Let Her Speak for Herself: Nineteenth-Century Women Writing on the Women of Genesis

By Marion Ann Taylor; Heather E. Weir | Go to book overview

Part 6

LOT'S WIFE AND DAUGHTERS, DINAH, TAMAR, AND
POTIPHAR'S WIFE—THE OTHER WOMEN OF GENESIS

Introduction

Nineteenth-century women looked to Eve, Sarah, Hagar, Rebekah, Leah, and Rachel for inspiration and self-understanding. They overlooked many of the less prominent and more controversial female figures like Lot's wife and daughters, as well as Dinah, Tamar, and Potiphar's wife. Elizabeth Cady Stanton wrote: "The texts on Lot's daughters and Tamar we omit altogether, as unworthy a place in the 'Woman's Bible.'"1 Other women writers shared Stanton's opinion of the accounts of women involved in "unspeakable" acts. Many authors omitted these stories entirely from their writings; others referred to them briefly, with disdain; others used the negative examples of these women to admonish and preach to their readers. Only a few writers moved beyond judgment to empathize with the plight of marginalized women like the rejected Tamar and the abused Dinah.

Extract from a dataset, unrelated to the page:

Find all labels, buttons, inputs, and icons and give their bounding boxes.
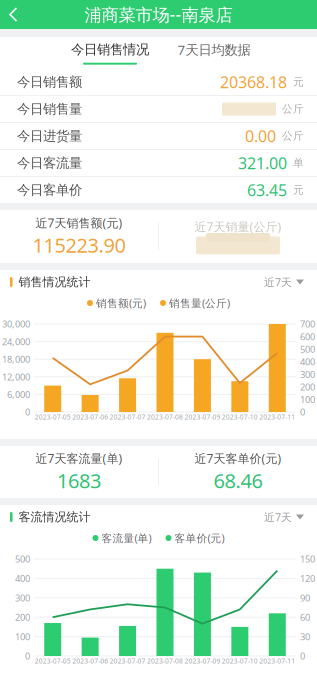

The reaction of the nineteenth-century writers to the stories involving sexuality reflected the sensibilities of their culture. Women craved and cultivated "delicacy," or an inner intuition that allowed them to distinguish between good and evil. Delicate women were supposed to be shocked at every encounter with evil; to maintain this sensibility, women avoided frequent contact with immoral behavior, so they did not write about these questionable stories in Genesis.2

1 Elizabeth Cady Stanton, The Woman's Bible (New York: European Publishing Co., 1895),
67.

2 For a more detailed discussion of the sensibility of delicacy in the nineteenth century, see
Noel Perrin, Dr. Bowdler's Legacy: A History of Expurgated Books in England and America (New
York: Atheneum, 1969), 7–15.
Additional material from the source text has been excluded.